Attualmente la vita eremitica nella Chiesa è riconosciuta dalle poche righe del Canone 603 del Codice di Diritto canonico. Canone che al punto 2 afferma: «L’eremita è riconosciuto dal Diritto come dedicato a Dio nella vita consacrata se professa pubblicamente i tre consigli evangelici (povertà, obbedienza e castità, ndr), confermandoli con voto o con altro vincolo sacro nelle mani del vescovo diocesano e sotto la sua guida osserva il programma di vita che gli è propria», cioè la Regola che si è data e che il vescovo stesso ha approvato. Subito prima, al punto 1, il Canone, rifacendosi alla logica dei Padri del deserto, estende il concetto di eremita e spiega che «la Chiesa riconosce la vita eremitica e anacoretica con la quale i fedeli, in una più rigorosa separazione dal mondo nel silenzio della solitudine, nell’assidua preghiera e penitenza, dedicano la propria vita alla lode di Dio e alla salvezza del mondo».
A Castelpetroso, tanto per intenderci, c’erano gli uni e gli altri, compresi alcune religiose e alcuni sacerdoti, religiosi e diocesani, che in accordo coi loro superiori o col loro vescovo (anche quello dell’eventuale nuova diocesi che li ha accolti) hanno scelto di vivere la loro chiamata in una dimensione anacoretica. il tema del convegno, come abbiamo detto, era argomento in perfetta sintonia coi grandi richiami dell’Enciclica “Laudato si’” e con l’urgenza ambientale che sta vivendo l’intero Pianeta, ma anche con l’essenza stessa della scelta eremitica fatta di preghiera, Parola di Dio, dimensione trinitaria. Perché gli eremiti, nell’umiltà che viene dall’amore, come è stato più volte affermato a Castelpetroso, ascoltano e vivono il silenzio per divenire ascoltatori di Dio e divenire, poi, ascoltatori dell’uomo.

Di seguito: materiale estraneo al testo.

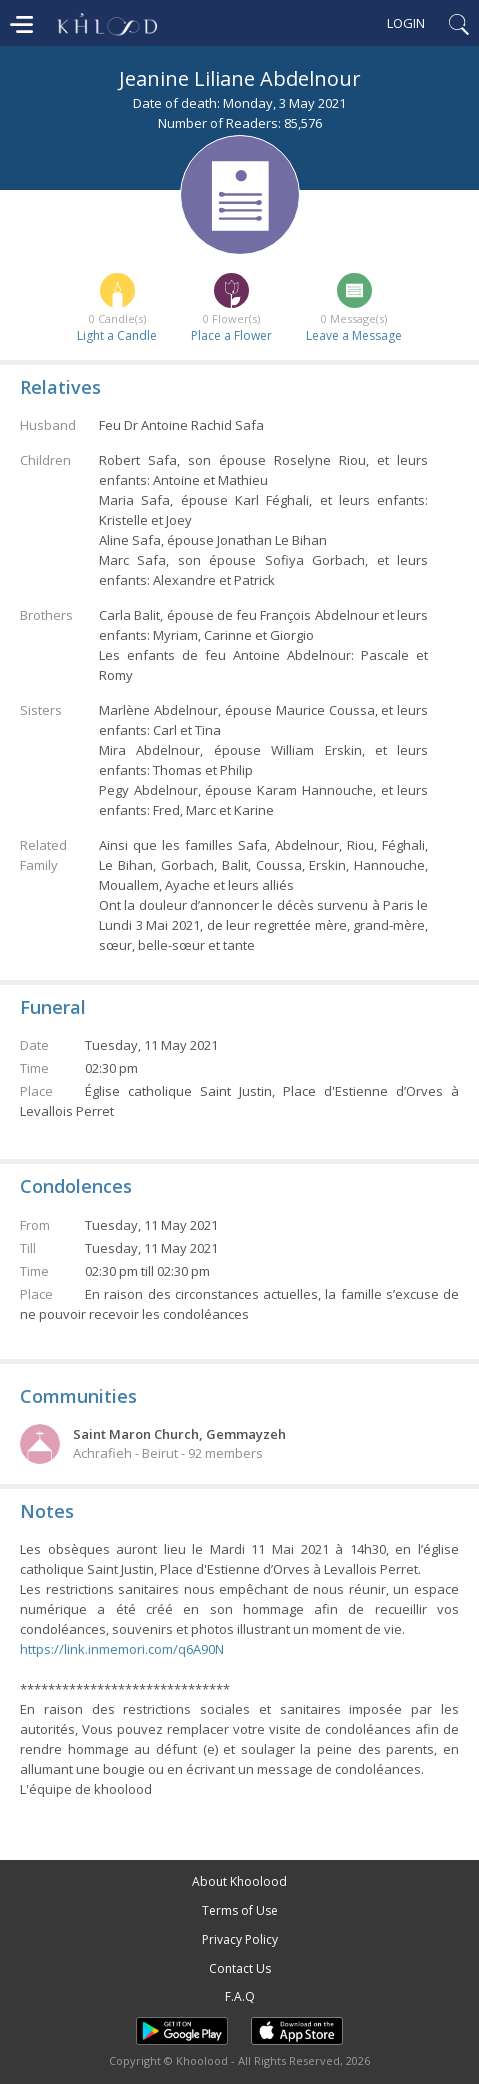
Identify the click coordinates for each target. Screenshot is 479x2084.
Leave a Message (354, 335)
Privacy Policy (240, 1939)
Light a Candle (117, 335)
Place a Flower (231, 335)
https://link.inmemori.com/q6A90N (122, 1649)
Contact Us (240, 1968)
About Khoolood (239, 1881)
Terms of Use (240, 1910)
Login (406, 23)
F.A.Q (240, 1996)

Tendono, sopra ogni cosa all’incontro con Dio, e, poi all’incontro con l’uomo.
Il convegno
Ascolto, quindi, e prima di ogni altra cosa. Ascolto sulla scorta dello Shemà Israel che è alla radice non solo di ogni chiamata religiosa ma della vita di ogni battezzato. Ascolto della voce di Dio e quindi del sussurro e della bellezza del creato. Ascolto e condivisione. Ed è stato proprio il vescovo Bregantini, nella tre giorni di Castelpetroso, a sottolineare la caratteristica sinodale del convegno, definendolo «un piccolo cammino sinodale specifico», collocato sulla linea indicata da papa Francesco in preparazione del Sinodo mondiale del 2023. Nei fatti sul tavolo del dibattito e sulla tavola dei pasti condivisi sono finite tutte le problematiche legate a questa scelta vocazionale che è anche una pratica di vita che in certi contesti, a una certa età e spesso anche per chi non ha una fonte sicura di sostentamento (soprattutto le donne), può risultare complicata.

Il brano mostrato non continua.